I had another batch of crust left over in my freezer, so after seeing this recipe the other day (which I thought was delightfully strange and yet sounded weirdly awesome), I decided to buy some apples and get to work.

#1--This pizza was no walk on the moon either. Not because of the recipe or anything. But despite the fact that I FLOURED my paddle this time (after I came to the conclusion--with the help of a few others as well--that this may have caused the mishap last week), the dough still stuck to it. I ended up gently closing it into a calzone just to get it on the pizza stone and then reopening it and sort of half-assedly redistributing the toppings. So it really doesn't look quite so good as it did initially, since much of the cheez managed to burrow under the apples with all my folding and whatnot.

#2--I'm not really sure why I started numbering as I don't think I really had a second point, so this will be my second point.

#3--Ok, maybe I *DID* have a second point after all, but it can be my third instead: what a freaking explosive flavor combination this pizza is. Seriously. Every once in a while you stumble across a recipe that seems like sheer flavor-genius, where the creator could not have picked ANYTHING better to include or exclude from the recipe, and this is surely one of those.
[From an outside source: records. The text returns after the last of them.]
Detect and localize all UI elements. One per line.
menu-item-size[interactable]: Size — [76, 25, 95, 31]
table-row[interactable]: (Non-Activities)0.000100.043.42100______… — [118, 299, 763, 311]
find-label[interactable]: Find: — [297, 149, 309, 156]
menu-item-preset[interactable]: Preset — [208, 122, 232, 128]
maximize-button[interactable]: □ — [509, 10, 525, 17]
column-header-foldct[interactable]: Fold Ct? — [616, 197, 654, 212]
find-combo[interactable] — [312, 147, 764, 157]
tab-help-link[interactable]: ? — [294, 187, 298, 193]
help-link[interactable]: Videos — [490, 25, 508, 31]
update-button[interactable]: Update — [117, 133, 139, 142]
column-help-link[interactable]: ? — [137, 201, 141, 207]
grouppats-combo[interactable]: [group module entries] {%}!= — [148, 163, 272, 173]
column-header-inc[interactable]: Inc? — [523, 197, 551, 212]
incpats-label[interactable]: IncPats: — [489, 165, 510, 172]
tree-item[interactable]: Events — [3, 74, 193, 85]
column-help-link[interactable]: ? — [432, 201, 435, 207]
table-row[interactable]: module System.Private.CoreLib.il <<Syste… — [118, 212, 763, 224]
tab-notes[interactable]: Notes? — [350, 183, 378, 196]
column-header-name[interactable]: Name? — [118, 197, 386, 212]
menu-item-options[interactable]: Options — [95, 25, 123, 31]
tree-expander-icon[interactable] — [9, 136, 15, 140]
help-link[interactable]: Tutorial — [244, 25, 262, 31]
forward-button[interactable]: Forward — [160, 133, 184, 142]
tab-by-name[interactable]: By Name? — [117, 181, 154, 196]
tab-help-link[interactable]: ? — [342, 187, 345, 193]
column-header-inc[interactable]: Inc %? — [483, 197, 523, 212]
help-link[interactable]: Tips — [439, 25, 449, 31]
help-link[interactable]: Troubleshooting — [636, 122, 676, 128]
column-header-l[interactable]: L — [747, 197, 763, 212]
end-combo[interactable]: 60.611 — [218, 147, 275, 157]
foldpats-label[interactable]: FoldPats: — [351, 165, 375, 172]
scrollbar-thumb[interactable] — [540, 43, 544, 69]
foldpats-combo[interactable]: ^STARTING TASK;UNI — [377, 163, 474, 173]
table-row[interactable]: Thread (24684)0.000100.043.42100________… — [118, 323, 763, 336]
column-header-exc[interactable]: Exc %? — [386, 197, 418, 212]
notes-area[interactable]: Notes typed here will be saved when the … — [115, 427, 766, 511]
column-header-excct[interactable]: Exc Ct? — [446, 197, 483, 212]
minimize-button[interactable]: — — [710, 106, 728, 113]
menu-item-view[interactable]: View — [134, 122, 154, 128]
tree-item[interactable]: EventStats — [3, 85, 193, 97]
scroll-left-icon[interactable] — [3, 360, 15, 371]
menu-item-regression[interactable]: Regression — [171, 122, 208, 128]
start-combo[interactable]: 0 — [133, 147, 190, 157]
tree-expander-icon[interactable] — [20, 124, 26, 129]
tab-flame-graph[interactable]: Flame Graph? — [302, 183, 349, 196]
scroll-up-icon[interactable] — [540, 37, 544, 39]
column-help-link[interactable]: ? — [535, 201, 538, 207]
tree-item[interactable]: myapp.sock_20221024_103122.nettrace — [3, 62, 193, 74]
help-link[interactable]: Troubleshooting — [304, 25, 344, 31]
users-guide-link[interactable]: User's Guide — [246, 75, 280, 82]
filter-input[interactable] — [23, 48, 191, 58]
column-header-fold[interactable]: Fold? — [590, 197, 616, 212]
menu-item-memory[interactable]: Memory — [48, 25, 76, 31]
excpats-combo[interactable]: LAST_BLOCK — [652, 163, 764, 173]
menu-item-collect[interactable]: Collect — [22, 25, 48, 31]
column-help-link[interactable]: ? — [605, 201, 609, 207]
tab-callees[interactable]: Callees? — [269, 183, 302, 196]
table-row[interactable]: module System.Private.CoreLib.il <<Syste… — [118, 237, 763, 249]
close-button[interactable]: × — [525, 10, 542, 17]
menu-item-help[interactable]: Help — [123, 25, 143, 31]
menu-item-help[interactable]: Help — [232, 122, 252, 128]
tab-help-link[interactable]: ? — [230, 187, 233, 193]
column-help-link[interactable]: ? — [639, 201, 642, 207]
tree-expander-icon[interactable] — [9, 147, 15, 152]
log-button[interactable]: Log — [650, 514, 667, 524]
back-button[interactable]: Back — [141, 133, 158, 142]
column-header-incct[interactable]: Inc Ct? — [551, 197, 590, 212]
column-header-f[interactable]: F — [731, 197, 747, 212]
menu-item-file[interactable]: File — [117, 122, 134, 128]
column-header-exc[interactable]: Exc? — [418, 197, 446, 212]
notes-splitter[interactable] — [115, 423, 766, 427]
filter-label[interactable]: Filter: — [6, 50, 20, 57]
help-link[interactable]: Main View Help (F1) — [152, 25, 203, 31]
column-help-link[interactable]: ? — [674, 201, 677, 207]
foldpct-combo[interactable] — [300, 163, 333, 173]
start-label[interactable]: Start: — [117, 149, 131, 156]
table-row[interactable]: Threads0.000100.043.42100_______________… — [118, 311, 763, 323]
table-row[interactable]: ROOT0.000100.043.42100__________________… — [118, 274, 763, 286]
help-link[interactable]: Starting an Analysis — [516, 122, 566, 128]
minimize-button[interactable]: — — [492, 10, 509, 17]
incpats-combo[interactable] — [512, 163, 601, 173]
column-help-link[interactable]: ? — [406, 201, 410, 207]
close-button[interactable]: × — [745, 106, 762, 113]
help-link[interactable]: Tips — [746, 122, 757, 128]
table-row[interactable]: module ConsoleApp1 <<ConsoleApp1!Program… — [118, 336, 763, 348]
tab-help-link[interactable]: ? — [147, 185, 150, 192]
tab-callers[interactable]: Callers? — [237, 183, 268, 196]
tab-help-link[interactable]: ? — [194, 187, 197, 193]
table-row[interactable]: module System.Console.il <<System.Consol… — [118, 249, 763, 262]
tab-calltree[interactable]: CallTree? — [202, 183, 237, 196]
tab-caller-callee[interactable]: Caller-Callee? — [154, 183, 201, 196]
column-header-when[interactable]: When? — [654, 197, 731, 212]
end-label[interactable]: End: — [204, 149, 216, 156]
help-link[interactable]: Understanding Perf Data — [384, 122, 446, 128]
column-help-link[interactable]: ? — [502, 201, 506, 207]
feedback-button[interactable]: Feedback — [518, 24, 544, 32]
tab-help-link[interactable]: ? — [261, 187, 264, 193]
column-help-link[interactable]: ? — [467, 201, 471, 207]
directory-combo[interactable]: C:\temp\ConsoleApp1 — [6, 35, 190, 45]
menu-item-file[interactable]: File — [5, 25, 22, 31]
I *DID* leave out the capers ('cause for some reason I didn't think I had any, but I realized last night that I had a half-jar after all), but even without: the delicately balsamicized onions are sweet and wonderful compliments to the apples, the pesto adds a nice little bit of needed saltiness to the mix, the perfumey sweetness of the sun-dried tomatoes melds seemlessly with the Macintosh--like some strange little sister--and the vegan cheddar balances everything out with just the slightest bit of salty, zingy punch.

This recipe comes at a particularly good time since autumn is finally rolling in, which means a bounty of gorgeous, crisp apples to work with.

So seriously: if you're looking to try out a new pizza recipe any time soon, let it be this one.



INGREDIENTS:
  • 2 T. olive oil

  • 2 large red onions, sliced thin

  • 5 cloves garlic, sliced

  • 1 T. balsamic vinegar

  • 1 ball of pizza dough (store bought or homemade--I used the recipe from VwaV)

  • 1 T. capers (I didn't use these but plan on it next time)

  • 1/4 c. sliced sun-dried tomatoes (rehydrated, if not the oily kind)

  • 3 T. pesto (or enough to smooth a thin layer over your pizza dough)

  • 1-2 MacIntosh apples (or any tart apple), sliced thinly*

  • 1 c. (give or take) vegan cheddar cheez, grated


  • *I think I could've easily gotten away with using just one apple, so gauge it based on how large your crust is--mine was probably about a 14", and one would've worked just fine.

DIRECTIONS

Preheat oven to 450. In a large pan, heat olive oil over medium heat, adding in onions and garlic. Stir until onions turn soft, about 10 minutes. Add in balsamic vinegar and turn down heat to medium-low, stirring occassionally. The onions should be soft, glossy and caramelized, if they get too dry, add in a little water. Remove from heat.

Roll out your pizza dough and place on sheet. Spread dough with a thin layer of pesto and cover with caramelized onions and sprinkle with capers (optional), and sun-dried tomatoes. Spread a layer of apples over top and then cover with vegan cheez.

Bake in oven for about 15-20 minutes or until crust is golden and cheese is bubbly.